Web technology and design has changed a lot since Nielsen Norman Group discovered this reading pattern in 2006. So does it apply to today’s ubiquitous device — the smartphone?
A study by the German Research Center for Artificial Intelligence (GRCAI) looked at how people read passages of text on smartphones. In Reading and Estimating Gaze on Smartphones, the researchers tested different layouts and paragraph lengths using eye gaze technology.
Their findings confirmed that the F-shaped pattern was present. As you can see in the images below, the left-hand side of the screen still dominates the gaze pattern.
The GRCAI researchers also found three different types of readers among their participants:
Participants used the left-hand side to align text while reading, especially those who read a block at a time. The researchers noted that some people switch between these different reading styles while they are reading.
Some commentators are using an image and quote from a Google study to claim that the F-pattern doesn’t apply to mobile devices. However, the research paper from the study tells a different story.
In Towards Better Measurement of Attention and Satisfaction in Mobile Search, the researchers were interested in the effect of ‘answer-like’ search results that come from Knowledge Graph and Google Instant. Because people can get answers from these kinds of search results without clicking a link, the click-through rate is a less accurate measure of search relevance and user satisfaction.
To measure these two things, the researchers used eye-gaze technology, observation, and user interviews. The eye-gaze technology showed where people were looking on their smartphone screens. The researchers found that ‘… 68 percent of attention is given to the top half of the screen and 86 percent of attention is given to the top two-thirds of the screen’.
They also found differences in where users focus their attention on mobile phones compared with desktop devices. However, the researchers don’t say that their results extend to other types of pages, such as content pages. Their findings were for search result pages only.
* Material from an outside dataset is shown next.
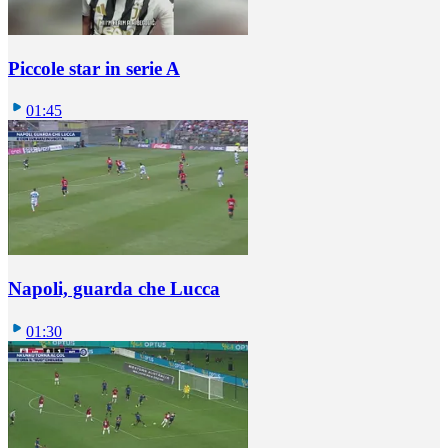
Piccole star in serie A
01:45
Napoli, guarda che Lucca
01:30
Many web experts still endorse the F-pattern. The research that I found, though little, seems to back their position. So for now, we can probably say that the F-pattern still holds for most web content, no matter what device is being used.
Be prepared for change though. The GRCAI researchers are looking into combining eye-tracking technology and artificial intelligence to ‘allow text to know if and how it is being read’. Such technology could make text responsive to us and change our online reading experiences and patterns.